WHAT IS NEEDED
Reproduce each entry exactly as it reads. Leave the images out.

DATA EXTRACTS
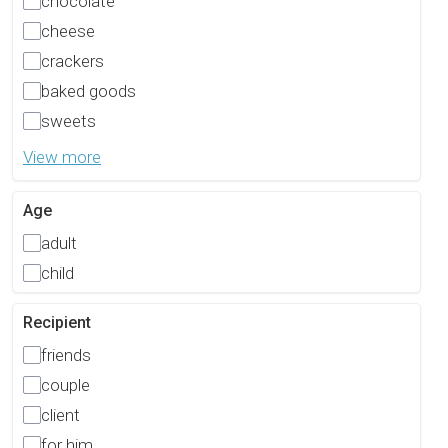
chocolate
cheese
crackers
baked goods
sweets
View more
Age
adult
child
Recipient
friends
couple
client
for him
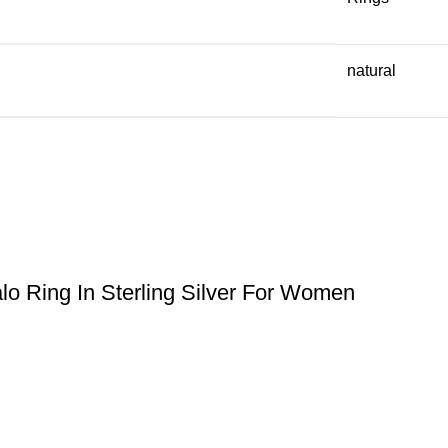
natural
lo Ring In Sterling Silver For Women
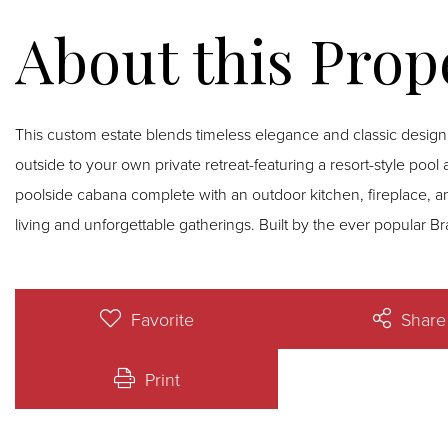
This custom estate blends timeless elegance and classic design
outside to your own private retreat-featuring a resort-style pool
poolside cabana complete with an outdoor kitchen, fireplace, and
living and unforgettable gatherings. Built by the ever popular
Favorite
Share
Print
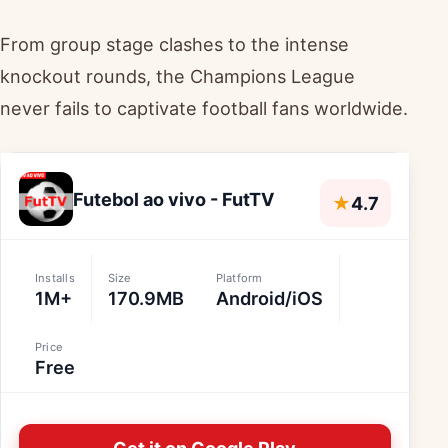
From group stage clashes to the intense
knockout rounds, the Champions League
never fails to captivate football fans worldwide.
Futebol ao vivo - FutTV
★
4.7
Installs
Size
Platform
1M+
170.9MB
Android/iOS
Price
Free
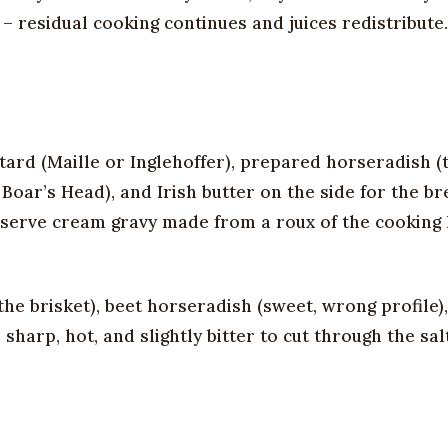
 – residual cooking continues and juices redistribute.
ard (Maille or Inglehoffer), prepared horseradish (
oar’s Head), and Irish butter on the side for the br
serve cream gravy made from a roux of the cooking l
the brisket), beet horseradish (sweet, wrong profile)
harp, hot, and slightly bitter to cut through the salt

ANSWER SPACE
chocolate
cheese
crackers
baked goods
sweets
View more
Age
adult
child
Recipient
friends
couple
client
for him
natural
lo Ring In Sterling Silver For Women
This custom estate blends timeless elegance and classic design
outside to your own private retreat-featuring a resort-style pool
poolside cabana complete with an outdoor kitchen, fireplace, and
living and unforgettable gatherings. Built by the ever popular
Favorite
Share
Print
From group stage clashes to the intense
knockout rounds, the Champions League
never fails to captivate football fans worldwide.
Futebol ao vivo - FutTV
★
4.7
Installs
Size
Platform
1M+
170.9MB
Android/iOS
Price
Free
 – residual cooking continues and juices redistribute.
ard (Maille or Inglehoffer), prepared horseradish (
oar’s Head), and Irish butter on the side for the br
serve cream gravy made from a roux of the cooking l
the brisket), beet horseradish (sweet, wrong profile)
harp, hot, and slightly bitter to cut through the salt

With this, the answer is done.